[[ Supplied data, beginning ]]

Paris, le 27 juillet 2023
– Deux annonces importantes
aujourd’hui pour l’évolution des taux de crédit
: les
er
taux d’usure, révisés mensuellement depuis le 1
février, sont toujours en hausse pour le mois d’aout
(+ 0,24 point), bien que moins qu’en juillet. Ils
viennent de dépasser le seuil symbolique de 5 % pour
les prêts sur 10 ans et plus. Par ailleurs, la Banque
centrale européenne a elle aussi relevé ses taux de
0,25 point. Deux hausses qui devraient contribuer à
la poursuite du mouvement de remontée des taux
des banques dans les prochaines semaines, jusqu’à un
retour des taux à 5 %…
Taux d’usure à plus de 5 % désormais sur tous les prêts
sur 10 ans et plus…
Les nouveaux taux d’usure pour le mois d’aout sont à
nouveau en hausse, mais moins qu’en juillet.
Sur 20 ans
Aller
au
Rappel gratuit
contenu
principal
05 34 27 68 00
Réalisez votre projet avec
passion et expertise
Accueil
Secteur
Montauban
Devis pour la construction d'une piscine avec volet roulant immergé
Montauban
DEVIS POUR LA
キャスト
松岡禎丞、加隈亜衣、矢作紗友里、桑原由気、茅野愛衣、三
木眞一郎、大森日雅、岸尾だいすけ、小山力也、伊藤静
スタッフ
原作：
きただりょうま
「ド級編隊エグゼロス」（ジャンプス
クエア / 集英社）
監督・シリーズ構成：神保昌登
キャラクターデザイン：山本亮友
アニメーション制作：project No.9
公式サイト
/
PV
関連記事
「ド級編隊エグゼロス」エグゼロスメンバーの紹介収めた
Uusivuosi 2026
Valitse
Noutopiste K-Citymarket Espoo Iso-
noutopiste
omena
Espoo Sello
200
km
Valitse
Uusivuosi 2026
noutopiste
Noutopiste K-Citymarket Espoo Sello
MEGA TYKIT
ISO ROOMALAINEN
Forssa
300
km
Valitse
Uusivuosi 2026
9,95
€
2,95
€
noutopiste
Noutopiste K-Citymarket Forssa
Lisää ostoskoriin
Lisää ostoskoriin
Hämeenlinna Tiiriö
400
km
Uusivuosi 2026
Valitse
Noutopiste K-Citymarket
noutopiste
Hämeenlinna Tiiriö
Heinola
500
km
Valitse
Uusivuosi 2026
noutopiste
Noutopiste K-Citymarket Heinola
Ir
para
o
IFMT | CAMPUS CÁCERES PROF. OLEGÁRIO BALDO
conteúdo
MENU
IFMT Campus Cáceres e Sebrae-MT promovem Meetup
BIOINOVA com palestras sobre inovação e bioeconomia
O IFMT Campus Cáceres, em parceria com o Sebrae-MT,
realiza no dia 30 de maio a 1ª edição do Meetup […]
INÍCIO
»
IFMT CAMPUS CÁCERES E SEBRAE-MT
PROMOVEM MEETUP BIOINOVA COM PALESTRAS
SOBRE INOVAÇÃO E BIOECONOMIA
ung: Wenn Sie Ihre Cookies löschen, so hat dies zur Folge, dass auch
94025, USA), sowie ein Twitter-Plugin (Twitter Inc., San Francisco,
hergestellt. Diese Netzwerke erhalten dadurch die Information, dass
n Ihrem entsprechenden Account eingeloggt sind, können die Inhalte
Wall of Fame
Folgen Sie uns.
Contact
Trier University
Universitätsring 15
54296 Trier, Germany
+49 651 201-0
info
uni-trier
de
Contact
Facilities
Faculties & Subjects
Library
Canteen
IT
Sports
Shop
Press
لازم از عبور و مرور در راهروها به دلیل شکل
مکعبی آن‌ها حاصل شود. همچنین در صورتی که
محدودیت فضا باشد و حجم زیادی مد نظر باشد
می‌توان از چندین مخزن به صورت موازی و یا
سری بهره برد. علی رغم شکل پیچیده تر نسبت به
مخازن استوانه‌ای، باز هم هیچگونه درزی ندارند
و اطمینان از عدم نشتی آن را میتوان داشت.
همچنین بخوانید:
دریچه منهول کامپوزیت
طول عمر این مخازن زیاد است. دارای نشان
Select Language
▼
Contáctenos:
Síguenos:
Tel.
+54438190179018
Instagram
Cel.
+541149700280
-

[[ Supplied data, end ]]

» **To do**
Your response should be each line that includes the word "Citymarket", copied from the records.

» **Exercise response**
Noutopiste K-Citymarket Espoo Iso-
Noutopiste K-Citymarket Espoo Sello
Noutopiste K-Citymarket Forssa
Noutopiste K-Citymarket
Noutopiste K-Citymarket Heinola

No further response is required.